Двадцать девять лет, чтобы понять, как стоит жить
Жизнь — череда событий, проносящихся мимо нас. Первые десятилетия мы думаем, что впереди бесконечность. Примеряем разные роли, стараемся всем угодить. Но однажды понимаем, что позади — огромный отрезок пути, на котором мы не сделали ничего из того, что на самом деле любим. Наш читатель Марат Казыканов о том, как к 29 годам он наконец понял, что жизнь слишком коротка, чтобы быть славным парнем для всех.
Мне четыре года. Я ношу красные колготки и желтый вязаный свитер. Комната в квартире, кроме которой я еще нигде не жил, наполнена теплым светом пыльной люстры, сухо подсвечивающей коричневый шершавый диван и парту, за которой делал уроки старший брат. Каждый понедельник он уезжает в московскую школу и возвращается только в пятницу или субботу. Иногда в такие дни мне кажется, что меня никто не замечает.
Все в квартире представляется мне очень большим.
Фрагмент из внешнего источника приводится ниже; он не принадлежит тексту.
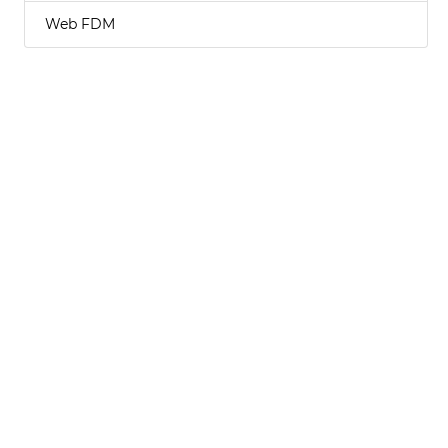
Web FDM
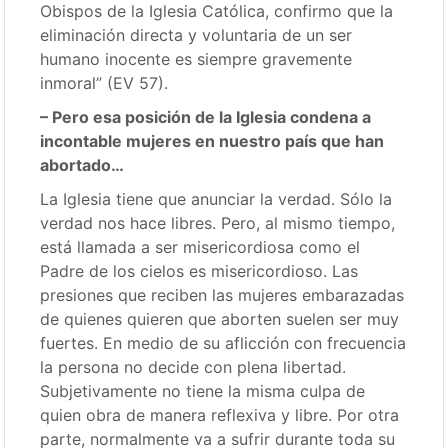
Obispos de la Iglesia Católica, confirmo que la
eliminación directa y voluntaria de un ser
humano inocente es siempre gravemente
inmoral” (EV 57).
– Pero esa posición de la Iglesia condena a
incontable mujeres en nuestro país que han
abortado…
La Iglesia tiene que anunciar la verdad. Sólo la
verdad nos hace libres. Pero, al mismo tiempo,
está llamada a ser misericordiosa como el
Padre de los cielos es misericordioso. Las
presiones que reciben las mujeres embarazadas
de quienes quieren que aborten suelen ser muy
fuertes. En medio de su aflicción con frecuencia
la persona no decide con plena libertad.
Subjetivamente no tiene la misma culpa de
quien obra de manera reflexiva y libre. Por otra
parte, normalmente va a sufrir durante toda su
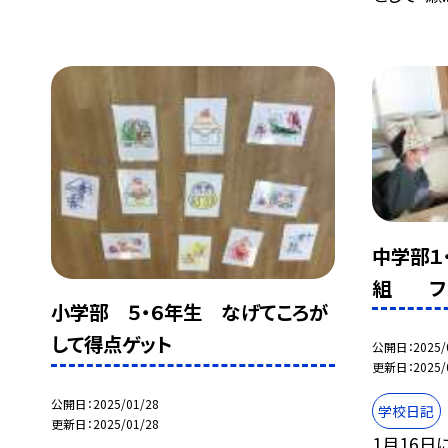
中学部１・
組 フ
小学部 ５・６年生 なげてころが
して得点ゲット
公開日
2025/
更新日
2025/
公開日
2025/01/28
学校日記
更新日
2025/01/28
1月16日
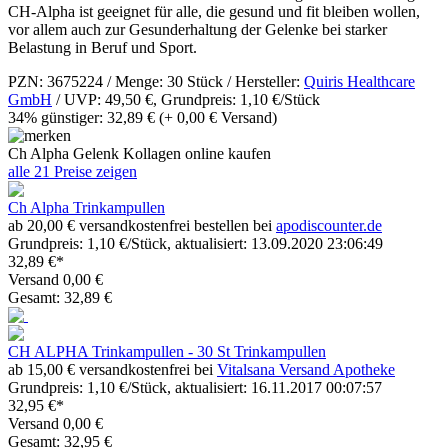
CH-Alpha ist geeignet für alle, die gesund und fit bleiben wollen,
vor allem auch zur Gesunderhaltung der Gelenke bei starker
Belastung in Beruf und Sport.
PZN: 3675224 / Menge: 30 Stück / Hersteller:
Quiris Healthcare
GmbH
/ UVP: 49,50 €, Grundpreis: 1,10 €/Stück
34% günstiger: 32,89 €
(+ 0,00 € Versand)
Ch Alpha Gelenk Kollagen online kaufen
alle 21 Preise zeigen
Ch Alpha Trinkampullen
ab 20,00 € versandkostenfrei bestellen bei
apodiscounter.de
Grundpreis: 1,10 €/Stück, aktualisiert: 13.09.2020 23:06:49
32,89 €*
Versand 0,00 €
Gesamt: 32,89 €
CH ALPHA Trinkampullen - 30 St Trinkampullen
ab 15,00 € versandkostenfrei bei
Vitalsana Versand Apotheke
Grundpreis: 1,10 €/Stück, aktualisiert: 16.11.2017 00:07:57
32,95 €*
Versand 0,00 €
Gesamt: 32,95 €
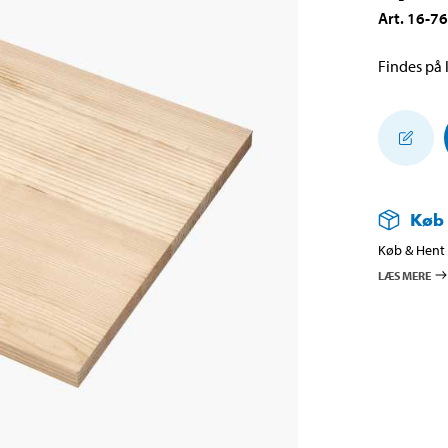
Art
.
16-7
Findes på l
Køb
Køb & Hent i
LÆS MERE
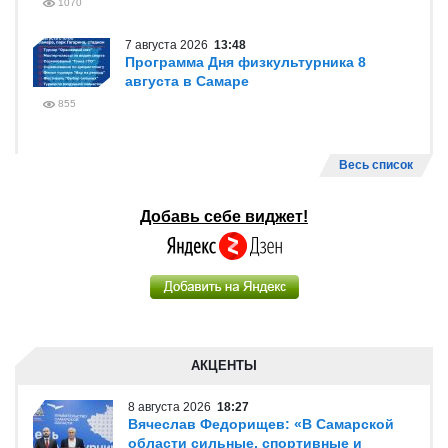
1070
7 августа 2026
13:48
Программа Дня физкультурника 8
августа в Самаре
855
Весь список
Добавь себе виджет!
АКЦЕНТЫ
8 августа 2026
18:27
Вячеслав Федорищев: «В Самарской
области сильные, спортивные и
Под обеденным стулом, мягким от слезающего лака, чувствую себя как в пещере, куда никто не может заглянуть. Я жду, когда придет тридцатилетний отец, румяный с мороза, и громко с нами поздоровается. Жду, когда на его еще не уставшем лице появится улыбка и, почувствовав себя в безопасности, я смогу выбраться из этой пещеры.
Мне восемнадцать лет. Я ношу черный кардиган и черный атласный галстук, слушаю Арету Франклин и медленно иду на кладбище. Несколько недель назад на глазах у десятка людей в реке утонул друг. В детском саду он хвастался мне не показывающими время часами, в первом классе позвал играть в приставку, которой у нас еще не было, а после школы научил думать больше, чем говорить. Никто дома не спрашивает про случившееся, а из-за проблем с учебой мне вводят комендантский час. Когда я прихожу с поминок на час позже, получаю от отца крепкий удар в челюсть. Следующий месяц два моих шатающихся резца бьются за место в строю и навсегда остаются неловко прижатыми друг к другу.